El estrambótico planteamiento era que el precio del combustible a nivel internacional bajó y se prevé que se mantendrá así por lo menos durante dos años, por lo que el aumento al combustible no vería reflejado en el bolsillo del consumidor.
Usando ese mismo argumento, si en Panamá las termoeléctricas que funcionan con “bunker” (el cual es un derivado del petróleo), y el precio del crudo ha disminuido, ¿Por qué no baja el costo de la electricidad?
Si a eso le sumamos que los embalses de las hidroeléctricas están llenas a rebosar y que el costo de las hidros es más baratos que el de las termos, ¿por qué no baja la tarifa de energía eléctrica?
Hilando más delgado, ¿qué intereses protege el actual gobierno, al no querer subsidiar el consumo eléctrico de manera que los hogares pobres del país puedan aliviarse de esta carga?
Lo cierto es que no existe una voluntad política de atacar los problemas sociales del país con medidas radicales y enérgicas.

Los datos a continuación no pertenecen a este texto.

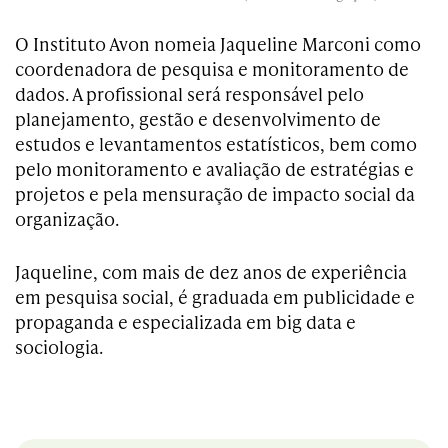
O Instituto Avon nomeia Jaqueline Marconi como
coordenadora de pesquisa e monitoramento de
dados. A profissional será responsável pelo
planejamento, gestão e desenvolvimento de
estudos e levantamentos estatísticos, bem como
pelo monitoramento e avaliação de estratégias e
projetos e pela mensuração de impacto social da
organização.
Jaqueline, com mais de dez anos de experiência
em pesquisa social, é graduada em publicidade e
propaganda e especializada em big data e
sociologia.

No existe un día, que en algún punto de Panamá y con frecuencia, en puntos simultáneos, estén moradores de comunidades populares cerrando calles porque no tienen luz, agua o carreteras.
Todo esto a la vista de un gobierno incapaz de plantear soluciones a los más necesitados, ni atacar problemas con planes y programas, pero sí presto a perseguir a opositores políticos.
Ahora se está hablando de un proyecto de interconexión eléctrica con Colombia, además de que se podría estar cocinando un gran negociado, eso significaría la destrucción de la selva virgen de Darién y abrirles la puerta a indeseables de toda clase.
Mantengamos alerta, ante lo que puede ser un gran crimen ecológico y un inmoral negociado.